Tuesday 27 October 2015. There’s nothing like jumping in at the deep end and today’s walk up England’s highest mountain was quite a challenge. Jacqui had never been to the top of Scafell Pike (3,210ft) and with rain forecast for the next couple of days, today was the day to get it done. We arrived at the road-side parking spaces near Seathwaite Farm at about 9:15 to find that is was already fairly full and we had to park a little further down the road. By the time we got our boots on and kitted up it was just before 9:30.
Route finding for the first part of this walk to Styhead Tarn is easy. Just head through the farmyard and on to Stockley Bridge before turning right up to the tarn. This section was a steady uphill climb and took us about an hour and a quarter; just right for our first rest/coffee stop overlooking the tarn. It is half-term week and there were lots of family groups up until this point but most of them seemed to be doing a shorter route via Sprinkling Tarn rather than heading on up to Scafell Pike. Anyone who has walked in the Lake District will know that there are no signposts out on the fells so route finding is down to you.
Our path up onto the Pike turned left at the landmark of a Mountain Rescue shelter box which, in good visibility, was easy to spot, and then turned right to join the Corridor Route. This right turn wasn’t as easy to spot, we were taking a short cut, and Anquet came into its own at this point. The Corridor Route up to the top of Piers Gill was perhaps the most enjoyable part of the walk as it weaved it way through the hills high above Wasdale. The interest factor increased as we came to the infamous “bad step.” This is a part of the path where there is a drop of about 12-15ft down a sheer cliff wall with only very small footholds to help ease your way down. Both Jacqui and I had to use our bottoms as well as hands & feet to safely slither down to the bottom. One of my pictures shows walkers making their way down the “bad step” preceded by a couple with their dog which seemed to have less trouble than its human companions.
Turning around the top of Pier Gill, we then encountered a boulder field for the last mile or so up to this summit. It was at this point that we encountered what can only be described as “crowds” of holiday walkers making their way either up or down to the trig point at the top. I knew that Scafell Pike is popular but not quite as attractive as it seemed today. There had been a strong breeze blowing for most of the ascent but this took on near gale-force proportions as we posed for pictures at the trig point and was so strong that the gusts almost blew us off our feet. We found a relatively sheltered spot for a quick lunch stop before making the long descent back to the car. It had taken us nearly 4 hours to get to the top and would take us almost a long to get to the bottom.

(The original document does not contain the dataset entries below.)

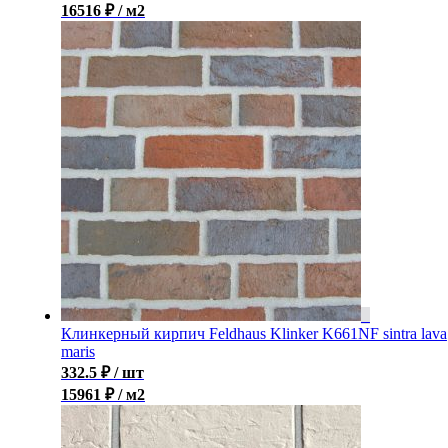
16516 ₽ / м2
Клинкерный кирпич Feldhaus Klinker K661NF sintra lava
maris
332.5
₽
/ шт
15961 ₽ / м2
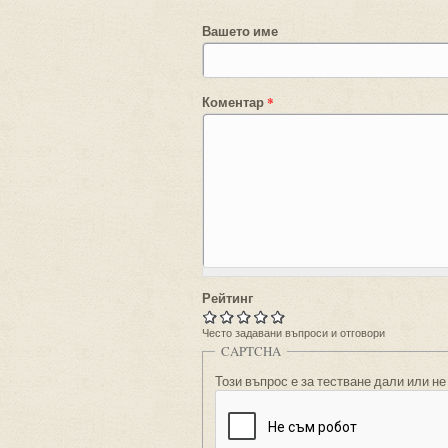
Вашето име
Коментар
*
Рейтинг
Често задавани въпроси и отговори
CAPTCHA
Този въпрос е за тестване дали или не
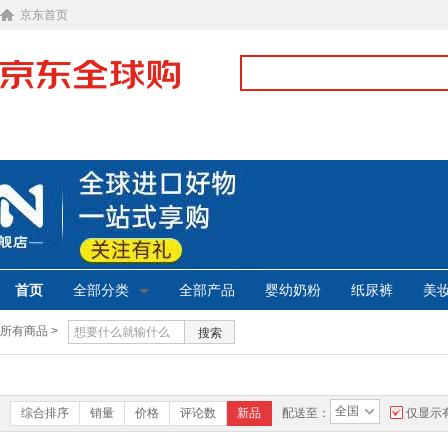
京东首页
首页
全部分类
全部产品
婴幼奶粉
纸尿裤
美
所有商品 >
搜索
全国
综合排序
销量
价格
评论数
新品
配送至：
仅显示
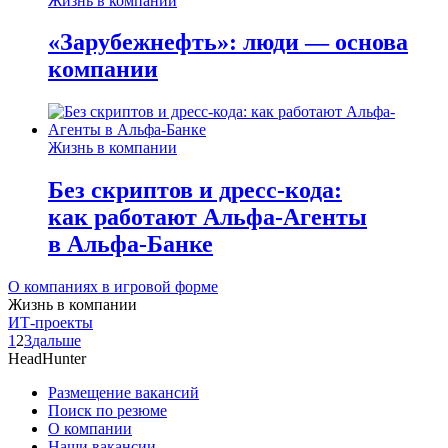
Жизнь в компании
«Зарубежнефть»: люди — основа
компании
Жизнь в компании
Без скриптов и дресс-кода:
как работают Альфа-Агенты
в Альфа-Банке
О компаниях в игровой форме
Жизнь в компании
ИТ-проекты
1
2
3
дальше
HeadHunter
Размещение вакансий
Поиск по резюме
О компании
Наши вакансии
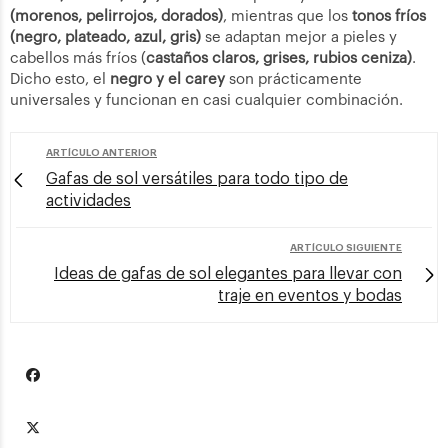
(morenos, pelirrojos, dorados)
, mientras que los
tonos fríos
(negro, plateado, azul, gris)
se adaptan mejor a pieles y
cabellos más fríos (
castaños claros, grises, rubios ceniza)
.
Dicho esto, el
negro y el carey
son prácticamente
universales y funcionan en casi cualquier combinación.
ARTÍCULO ANTERIOR
Gafas de sol versátiles para todo tipo de
actividades
ARTÍCULO SIGUIENTE
Ideas de gafas de sol elegantes para llevar con
traje en eventos y bodas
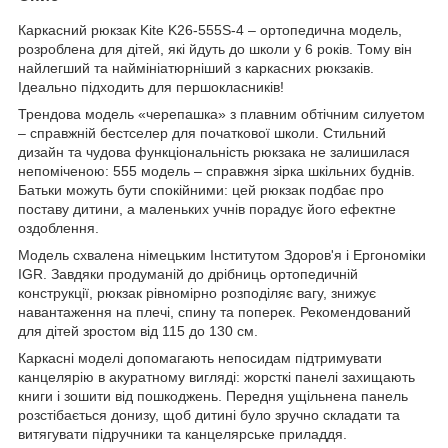
Каркасний рюкзак Kite K26-555S-4 – ортопедична модель,
розроблена для дітей, які йдуть до школи у 6 років. Тому він
найлегший та наймініатюрніший з каркасних рюкзаків.
Ідеально підходить для першокласників!
Трендова модель «черепашка» з плавним обтічним силуетом
– справжній бестселер для початкової школи. Стильний
дизайн та чудова функціональність рюкзака не залишилася
непоміченою: 555 модель – справжня зірка шкільних буднів.
Батьки можуть бути спокійними: цей рюкзак подбає про
поставу дитини, а маленьких учнів порадує його ефектне
оздоблення.
Модель схвалена німецьким Інститутом Здоров'я і Ергономіки
IGR. Завдяки продуманій до дрібниць ортопедичній
конструкції, рюкзак рівномірно розподіляє вагу, знижує
навантаження на плечі, спину та поперек. Рекомендований
для дітей зростом від 115 до 130 см.
Каркасні моделі допомагають непосидам підтримувати
канцелярію в акуратному вигляді: жорсткі панелі захищають
книги і зошити від пошкоджень. Передня ущільнена панель
розстібається донизу, щоб дитині було зручно складати та
витягувати підручники та канцелярське приладдя.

The descent route took us down to the col below Broad Crag before climbing again on the path leading towards Esk Hause. I say path, but it wasn’t a path as understood by the Fenland Ramblers as it crossed even more large boulder fields and then along pitched tracks with stone steps or just rocky/stony ground. This was to become a feature of our return route. At the top of Ruddy Gill we still had a couple of miles to go and I estimated that it might take us about an hour and a half to complete. I had under-estimated by about 20 minutes as the never ending and somewhat tedious path made for slow going meaning that we got back to the car just before 5pm in rapidly fading light. The 9½ mile route with a total ascent of 3,900ft had taken nearly 7½ hours to complete. Whilst it is an iconic route, there are many more enjoyable Lakeland walks and, as I’ve now been to the top of Scafell Pike on at least 5 occasions, I won’t be rushing back to do it again any time soon.